Concluye el autor las páginas de este primer punto de La escritura... haciendo una “apología” de la liberación abstracta del lenguaje: No intentar liberarse de él, ya que eso es imposible sin olvidar nuestra historia. Sino soñar con eso; Más abajo regresa sobre el eje central de su texto afirmando que la crítica, si algún día tiene que explicarse e intercambiarse con la escritura literaria, no ha de esperar que esta resistencia se organice primero en una “filosofía”, que ordenase una cierta metodología estética, de la cual aquella crítica obtendría sus principios.
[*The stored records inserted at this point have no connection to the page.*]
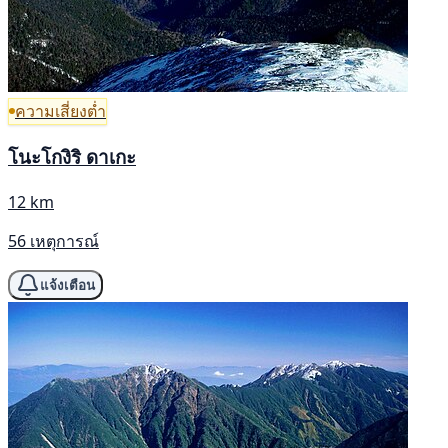
ความเสี่ยงต่ำ
โนะโกงิริ ดาเกะ
12 km
56 เหตุการณ์
แจ้งเตือน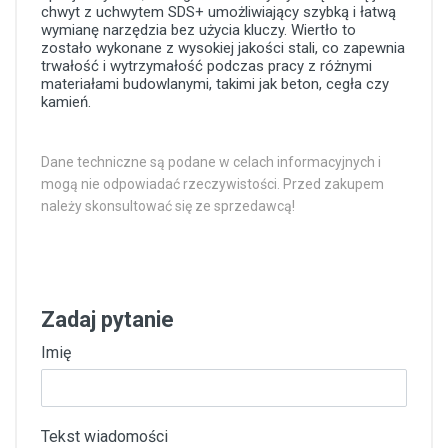
chwyt z uchwytem SDS+ umożliwiający szybką i łatwą
wymianę narzędzia bez użycia kluczy. Wiertło to
zostało wykonane z wysokiej jakości stali, co zapewnia
trwałość i wytrzymałość podczas pracy z różnymi
materiałami budowlanymi, takimi jak beton, cegła czy
kamień.
Dane techniczne są podane w celach informacyjnych i
mogą nie odpowiadać rzeczywistości. Przed zakupem
należy skonsultować się ze sprzedawcą!
Zadaj pytanie
Imię
Tekst wiadomości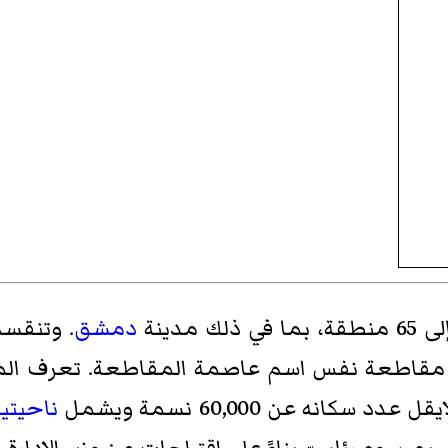
دمشق
اطعة نفس اسم عاصمة المقاطعة. تعرف المنطق
كانه عن 60,000 نسمة ويشمل
ناحيتي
Por consiguiente, poco puedo añadir a lo que ya se ha pensado sobre Derrida; sus detractores argumentarán en su contra que lo suyo es puro “juego de artificio” (y no sin cierta posibilidad de acierto), mas si nos atenemos a un rigor fundamentado en la reflexión fina, puede que incluso logremos llegar a un estadio superior que, en efecto, respalde sus textos (que no son sino en su nivel más superficial la relectura de la tradición, ya sea un texto de Vitrubio o uno de Flaubert) a partir del trabajo en los “márgenes”, es decir buscar lo inexpresado.